*REQUIRED ACTION:*
Leave every image behind and restate the data word for word.

*THE DATA:*
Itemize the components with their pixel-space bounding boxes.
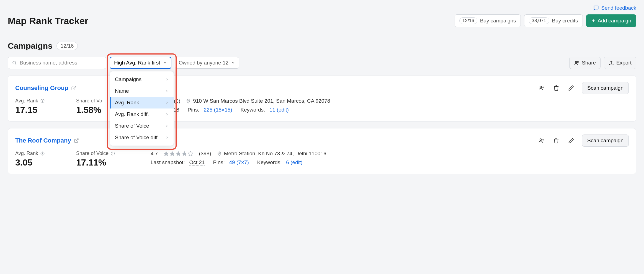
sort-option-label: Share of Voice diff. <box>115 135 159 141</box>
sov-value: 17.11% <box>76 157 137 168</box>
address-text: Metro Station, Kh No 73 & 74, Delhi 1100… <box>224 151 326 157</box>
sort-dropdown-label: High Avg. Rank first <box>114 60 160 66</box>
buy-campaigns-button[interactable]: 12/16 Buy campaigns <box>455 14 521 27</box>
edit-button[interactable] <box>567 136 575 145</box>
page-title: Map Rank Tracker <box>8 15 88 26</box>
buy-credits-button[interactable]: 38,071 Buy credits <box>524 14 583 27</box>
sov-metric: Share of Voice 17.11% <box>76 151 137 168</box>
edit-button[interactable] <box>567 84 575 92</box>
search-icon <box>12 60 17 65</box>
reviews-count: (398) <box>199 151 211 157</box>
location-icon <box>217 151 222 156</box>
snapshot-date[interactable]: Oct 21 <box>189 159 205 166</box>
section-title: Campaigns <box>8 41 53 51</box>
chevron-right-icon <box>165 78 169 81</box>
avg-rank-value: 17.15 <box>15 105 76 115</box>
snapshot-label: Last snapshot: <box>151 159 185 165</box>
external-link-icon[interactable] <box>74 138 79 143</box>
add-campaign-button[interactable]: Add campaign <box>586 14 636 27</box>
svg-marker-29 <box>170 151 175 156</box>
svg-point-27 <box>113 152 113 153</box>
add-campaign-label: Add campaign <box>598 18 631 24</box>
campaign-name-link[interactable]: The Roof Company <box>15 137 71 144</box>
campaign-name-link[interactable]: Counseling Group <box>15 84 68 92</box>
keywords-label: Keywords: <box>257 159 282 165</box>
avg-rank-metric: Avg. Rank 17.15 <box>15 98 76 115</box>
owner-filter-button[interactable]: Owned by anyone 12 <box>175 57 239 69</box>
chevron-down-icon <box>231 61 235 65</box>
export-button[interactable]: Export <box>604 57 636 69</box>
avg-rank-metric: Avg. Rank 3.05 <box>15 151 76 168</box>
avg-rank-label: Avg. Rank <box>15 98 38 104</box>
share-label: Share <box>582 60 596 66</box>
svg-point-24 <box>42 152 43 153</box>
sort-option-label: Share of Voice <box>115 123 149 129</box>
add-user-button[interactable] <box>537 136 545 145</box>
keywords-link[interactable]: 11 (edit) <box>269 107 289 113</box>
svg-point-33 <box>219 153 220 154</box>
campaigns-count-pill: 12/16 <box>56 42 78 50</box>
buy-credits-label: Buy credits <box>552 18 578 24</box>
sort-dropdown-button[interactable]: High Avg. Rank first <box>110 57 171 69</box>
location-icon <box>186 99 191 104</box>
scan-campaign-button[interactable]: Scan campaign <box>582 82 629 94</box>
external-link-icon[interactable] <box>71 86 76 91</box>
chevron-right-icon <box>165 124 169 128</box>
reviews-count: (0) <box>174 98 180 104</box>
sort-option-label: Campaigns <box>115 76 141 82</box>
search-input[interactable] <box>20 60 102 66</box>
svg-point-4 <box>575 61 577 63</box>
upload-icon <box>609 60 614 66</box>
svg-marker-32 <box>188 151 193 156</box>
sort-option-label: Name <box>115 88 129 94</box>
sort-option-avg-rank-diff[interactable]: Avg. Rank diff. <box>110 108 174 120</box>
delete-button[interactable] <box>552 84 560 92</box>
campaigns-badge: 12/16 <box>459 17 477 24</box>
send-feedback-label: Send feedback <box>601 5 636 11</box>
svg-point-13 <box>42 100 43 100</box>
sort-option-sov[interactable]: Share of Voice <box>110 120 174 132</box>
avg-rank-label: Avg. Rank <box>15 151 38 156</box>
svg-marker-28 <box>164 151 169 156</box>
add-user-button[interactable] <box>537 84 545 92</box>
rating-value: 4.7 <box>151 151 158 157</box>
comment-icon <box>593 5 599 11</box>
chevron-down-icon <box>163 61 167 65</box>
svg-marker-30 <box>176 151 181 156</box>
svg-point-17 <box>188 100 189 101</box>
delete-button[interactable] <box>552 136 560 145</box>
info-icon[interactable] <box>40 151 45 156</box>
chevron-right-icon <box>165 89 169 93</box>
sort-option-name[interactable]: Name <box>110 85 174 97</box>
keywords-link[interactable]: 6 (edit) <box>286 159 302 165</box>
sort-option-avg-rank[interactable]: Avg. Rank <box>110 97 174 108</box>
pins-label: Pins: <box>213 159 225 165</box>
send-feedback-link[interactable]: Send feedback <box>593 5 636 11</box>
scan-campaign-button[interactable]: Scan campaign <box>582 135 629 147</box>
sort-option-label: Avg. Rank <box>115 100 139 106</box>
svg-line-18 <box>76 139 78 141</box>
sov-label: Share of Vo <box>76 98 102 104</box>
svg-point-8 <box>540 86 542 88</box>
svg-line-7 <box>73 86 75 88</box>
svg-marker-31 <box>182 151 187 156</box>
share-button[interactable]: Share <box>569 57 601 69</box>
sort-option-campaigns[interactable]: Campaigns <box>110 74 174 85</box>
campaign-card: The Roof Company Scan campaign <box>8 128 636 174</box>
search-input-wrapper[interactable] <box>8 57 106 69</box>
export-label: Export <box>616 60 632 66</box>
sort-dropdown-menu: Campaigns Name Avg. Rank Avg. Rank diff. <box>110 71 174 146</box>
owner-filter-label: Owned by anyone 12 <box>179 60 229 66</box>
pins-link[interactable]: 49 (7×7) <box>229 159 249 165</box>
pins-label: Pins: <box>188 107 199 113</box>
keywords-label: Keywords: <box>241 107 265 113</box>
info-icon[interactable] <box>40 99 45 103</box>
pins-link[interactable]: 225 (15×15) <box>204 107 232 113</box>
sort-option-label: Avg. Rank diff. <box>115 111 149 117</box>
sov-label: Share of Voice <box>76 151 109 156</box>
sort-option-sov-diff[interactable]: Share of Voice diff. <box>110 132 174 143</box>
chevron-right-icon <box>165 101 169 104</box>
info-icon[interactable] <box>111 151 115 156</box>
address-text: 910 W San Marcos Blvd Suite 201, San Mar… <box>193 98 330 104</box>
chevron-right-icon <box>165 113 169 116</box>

*TASK ANSWER:*
Itemize the components with their pixel-space bounding boxes.
sort-option-label: Share of Voice diff. <box>115 135 159 141</box>
sov-value: 17.11% <box>76 157 137 168</box>
address-text: Metro Station, Kh No 73 & 74, Delhi 1100… <box>224 151 326 157</box>
sort-dropdown-label: High Avg. Rank first <box>114 60 160 66</box>
buy-campaigns-button[interactable]: 12/16 Buy campaigns <box>455 14 521 27</box>
edit-button[interactable] <box>567 136 575 145</box>
page-title: Map Rank Tracker <box>8 15 88 26</box>
buy-credits-button[interactable]: 38,071 Buy credits <box>524 14 583 27</box>
sov-metric: Share of Voice 17.11% <box>76 151 137 168</box>
edit-button[interactable] <box>567 84 575 92</box>
search-icon <box>12 60 17 65</box>
reviews-count: (398) <box>199 151 211 157</box>
location-icon <box>217 151 222 156</box>
snapshot-date[interactable]: Oct 21 <box>189 159 205 166</box>
section-title: Campaigns <box>8 41 53 51</box>
chevron-right-icon <box>165 78 169 81</box>
avg-rank-value: 17.15 <box>15 105 76 115</box>
snapshot-label: Last snapshot: <box>151 159 185 165</box>
external-link-icon[interactable] <box>74 138 79 143</box>
add-campaign-button[interactable]: Add campaign <box>586 14 636 27</box>
svg-marker-29 <box>170 151 175 156</box>
svg-point-27 <box>113 152 113 153</box>
add-campaign-label: Add campaign <box>598 18 631 24</box>
campaign-name-link[interactable]: The Roof Company <box>15 137 71 144</box>
campaign-name-link[interactable]: Counseling Group <box>15 84 68 92</box>
keywords-label: Keywords: <box>257 159 282 165</box>
avg-rank-metric: Avg. Rank 17.15 <box>15 98 76 115</box>
owner-filter-button[interactable]: Owned by anyone 12 <box>175 57 239 69</box>
chevron-down-icon <box>231 61 235 65</box>
export-button[interactable]: Export <box>604 57 636 69</box>
avg-rank-metric: Avg. Rank 3.05 <box>15 151 76 168</box>
avg-rank-label: Avg. Rank <box>15 98 38 104</box>
share-label: Share <box>582 60 596 66</box>
svg-point-24 <box>42 152 43 153</box>
sort-option-label: Share of Voice <box>115 123 149 129</box>
add-user-button[interactable] <box>537 136 545 145</box>
keywords-link[interactable]: 11 (edit) <box>269 107 289 113</box>
svg-point-33 <box>219 153 220 154</box>
campaigns-count-pill: 12/16 <box>56 42 78 50</box>
buy-credits-label: Buy credits <box>552 18 578 24</box>
sort-dropdown-button[interactable]: High Avg. Rank first <box>110 57 171 69</box>
location-icon <box>186 99 191 104</box>
scan-campaign-button[interactable]: Scan campaign <box>582 82 629 94</box>
external-link-icon[interactable] <box>71 86 76 91</box>
chevron-right-icon <box>165 124 169 128</box>
reviews-count: (0) <box>174 98 180 104</box>
sort-option-label: Campaigns <box>115 76 141 82</box>
search-input[interactable] <box>20 60 102 66</box>
svg-point-4 <box>575 61 577 63</box>
upload-icon <box>609 60 614 66</box>
svg-marker-32 <box>188 151 193 156</box>
sort-option-label: Name <box>115 88 129 94</box>
sort-option-avg-rank-diff[interactable]: Avg. Rank diff. <box>110 108 174 120</box>
delete-button[interactable] <box>552 84 560 92</box>
campaigns-badge: 12/16 <box>459 17 477 24</box>
send-feedback-label: Send feedback <box>601 5 636 11</box>
svg-point-13 <box>42 100 43 100</box>
sort-option-sov[interactable]: Share of Voice <box>110 120 174 132</box>
avg-rank-label: Avg. Rank <box>15 151 38 156</box>
svg-marker-28 <box>164 151 169 156</box>
add-user-button[interactable] <box>537 84 545 92</box>
rating-value: 4.7 <box>151 151 158 157</box>
comment-icon <box>593 5 599 11</box>
chevron-down-icon <box>163 61 167 65</box>
svg-marker-30 <box>176 151 181 156</box>
svg-point-17 <box>188 100 189 101</box>
delete-button[interactable] <box>552 136 560 145</box>
info-icon[interactable] <box>40 151 45 156</box>
chevron-right-icon <box>165 89 169 93</box>
sort-option-name[interactable]: Name <box>110 85 174 97</box>
keywords-link[interactable]: 6 (edit) <box>286 159 302 165</box>
sort-option-avg-rank[interactable]: Avg. Rank <box>110 97 174 108</box>
pins-label: Pins: <box>213 159 225 165</box>
send-feedback-link[interactable]: Send feedback <box>593 5 636 11</box>
scan-campaign-button[interactable]: Scan campaign <box>582 135 629 147</box>
sort-option-label: Avg. Rank <box>115 100 139 106</box>
svg-line-18 <box>76 139 78 141</box>
sov-label: Share of Vo <box>76 98 102 104</box>
svg-point-8 <box>540 86 542 88</box>
svg-line-7 <box>73 86 75 88</box>
svg-marker-31 <box>182 151 187 156</box>
share-button[interactable]: Share <box>569 57 601 69</box>
sort-option-campaigns[interactable]: Campaigns <box>110 74 174 85</box>
campaign-card: The Roof Company Scan campaign <box>8 128 636 174</box>
search-input-wrapper[interactable] <box>8 57 106 69</box>
export-label: Export <box>616 60 632 66</box>
sort-dropdown-menu: Campaigns Name Avg. Rank Avg. Rank diff. <box>110 71 174 146</box>
owner-filter-label: Owned by anyone 12 <box>179 60 229 66</box>
pins-link[interactable]: 49 (7×7) <box>229 159 249 165</box>
pins-label: Pins: <box>188 107 199 113</box>
keywords-label: Keywords: <box>241 107 265 113</box>
info-icon[interactable] <box>40 99 45 103</box>
pins-link[interactable]: 225 (15×15) <box>204 107 232 113</box>
sort-option-label: Avg. Rank diff. <box>115 111 149 117</box>
sov-label: Share of Voice <box>76 151 109 156</box>
sort-option-sov-diff[interactable]: Share of Voice diff. <box>110 132 174 143</box>
chevron-right-icon <box>165 101 169 104</box>
info-icon[interactable] <box>111 151 115 156</box>
address-text: 910 W San Marcos Blvd Suite 201, San Mar… <box>193 98 330 104</box>
chevron-right-icon <box>165 113 169 116</box>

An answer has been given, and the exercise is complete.